На самом деле я знал. Знал, поскольку блуждал с духом. Копченый мог перенести меня куда угодно. Ну почти. Даже в прошлое, вплоть до того момента, когда демон напал на него и загнал его «я» на задворки сознания. Но даже после того, как с помощью Копченого я стал свидетелем весьма недвусмысленной беседы между Стариком и Ножом – оба были пьяны, так что разговорчик состоялся еще тот, – я не понимал. Не понимал, даже учитывая слишком уж очевидный интерес Ножа к Госпоже.
– Но скажу при этом, что и князь, и Нож, и Плетеный Лебедь… да что там, почитай всякий стоящий мужик в городе распускает слюни при одном только воспоминании о Госпоже.

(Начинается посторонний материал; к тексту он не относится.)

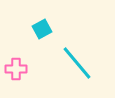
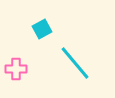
cyan line: moved 2 px left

Вряд ли Нож так уж сильно виноват в том, что в конце концов не выдержал.
– Твоя жена тоже была писаной красавицей – другой такой я отроду не встречал. Глядя на нее, все мужики облизывались, но ты же не психовал.
– Как я понимаю, Корди, это следует считать комплиментом. Благодарю. И от меня, и от Сари. Но если честно, мне кажется, дело не только в Госпоже. Старик считает, что Ножа нам каким-то образом подсунули.
– Э-э… э-э…
– Вот-вот. Принимая во внимание его прошлое…
Корди родился в тех же краях, что и я, и имел представление о том, как там обстоят дела. Он не один год имел дело с Десятью Взятыми. А уж они мастера́ по части всяких махинаций, – чтобы расплести клубки их интриг, понадобились десятилетия.
– Некоторые из них и нынче отираются где-то рядом. Но почему именно Нож?
– Хотя бы потому, что мы о нем ничего не знаем. Кроме того что ты вытащил его из рва с крокодилами. Или что-то в этом роде.
– Стало быть, обо мне или Лебеде тебе известно больше?
– Да.
Я не стал вдаваться в подробности и распространяться о том, что Масло и Крутой, мои братья по Отряду, проделали весь путь назад, в империю, и заодно порылись в прошлом дезертировавших из армии Корди Мэзера и Плетеного Лебедя.
Мой ответ не улучшил Мэзеру настроения.
Я взглянул на Тай Дэя. Он всегда был рядом, и я никогда об этом не забывал. Пусть он мой телохранитель и свояк, пусть он обязан мне спасением некоторых его родственников, пусть даже я отношусь к нему совсем неплохо, но, если в его присутствии речь заходила о вещах существенных, мне представлялось разумным без крайней нужды не прибегать к разговорному таглиосскому или нюень бао. Возможно, я подцепил от Старика паранойю. Возможно, ее причина – почти равнодушное отношение Тай Дэя, дядюшки Доя и матушки Готы к убийству Сари. Они вели себя так, будто смерть сына Тай Дэя, То Тана, была в десять раз важнее… Правда, они предпочли вместе со мной отправиться на юг ради возможности отомстить. Хотя, мне думается, на уме у них есть и нечто иное.
Для меня же память о Сари священна. Я вспоминаю ее каждый день, что отнюдь не облегчает моего существования. Стоит подумать о ней, как меня подмывает бежать к Копченому. Но теперь до него не добраться. Одноглазый сумел-таки вывезти его из города, и, хотя маленький колдун, скорее всего, не торопится, расстояние между мной и духоходцем увеличивается с каждым днем.